Phlox, Foliage on Bank, 2016
archival inkjet print; 6.75 x 10 in image printed on 11 x 14 in. paper

I work in teacher education in Mount Pleasant, Michigan, where an American Indian Boarding School operated from 1893 to 1934. Designed and funded by the U.S. government, American Indian Boarding Schools worked to systematically eradicate Native American culture from the United States. At the boarding schools imperialists executed cultural genocide and forced assimilation through the seemingly benevolent, unobjectionable vehicle of schooling. This deceit and its implications calls teachers to carefully consider the nature of the relations they cultivate in their teaching contexts and to interrogate the alignment across their words, actions, and values.

The images in this project operate as models of more equitable approaches to teaching. They foreground complexity and intricacy over direct clarity, they mash up or wipe out the anticipated singular focal point, they ask the viewer to look at and take seriously what may appear to be nothing, odd, or wonky.
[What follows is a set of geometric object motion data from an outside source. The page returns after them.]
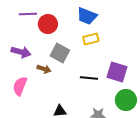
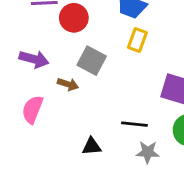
yellow rectangle: (91, 39) -> (137, 40), turned -56
black line: (89, 78) -> (134, 124), moved

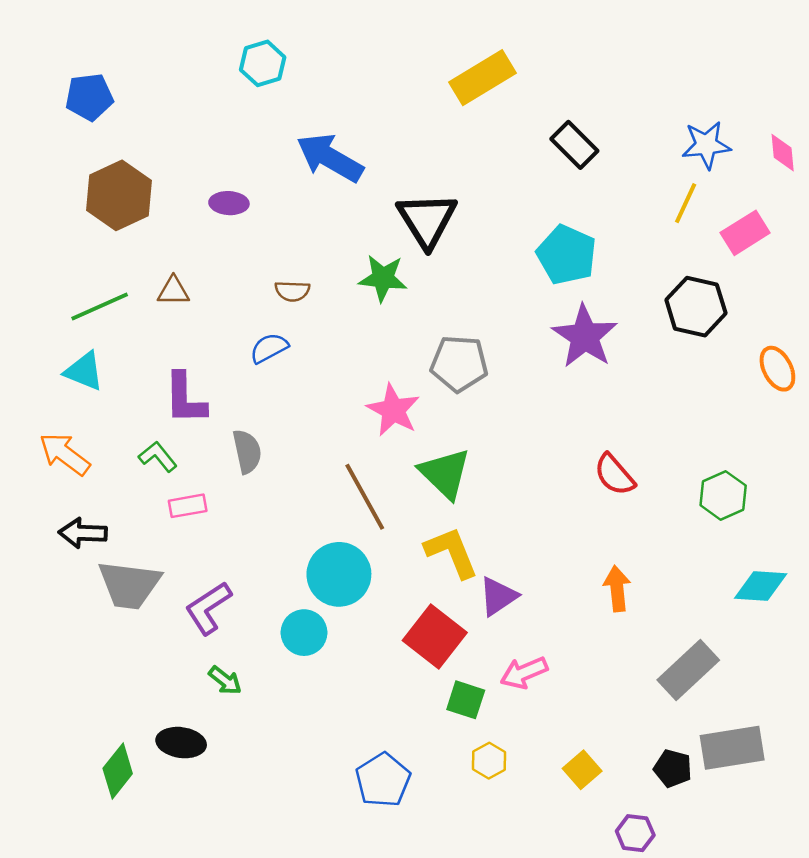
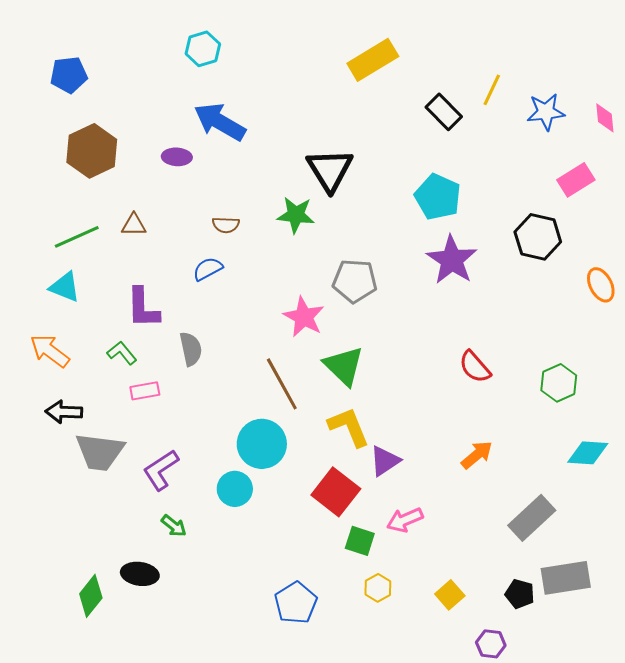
blue arrow: (330, 158) -> (220, 122), moved
yellow line: (686, 203) -> (492, 90), moved
orange arrow: (617, 589) -> (477, 455), turned 56

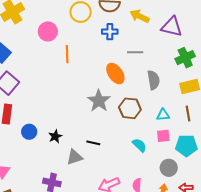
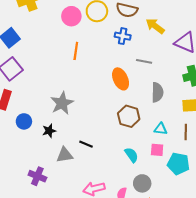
pink circle: (48, 31) -> (71, 16), moved
gray star: (99, 101) -> (62, 103), moved
gray circle: (169, 168) -> (142, 183), moved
I made these photographs in the public parks and forests around the site of the American Indian Boarding School in Mount Pleasant. Access to the school site is closed and the public spaces within which I photographed are the closest one can get to the school site without trespass. Drawn from a history of oppression in the name of education, I wanted the images to speak toward hope and consciousness and to embody pathways beyond the history of violence rooted in the locations of their making.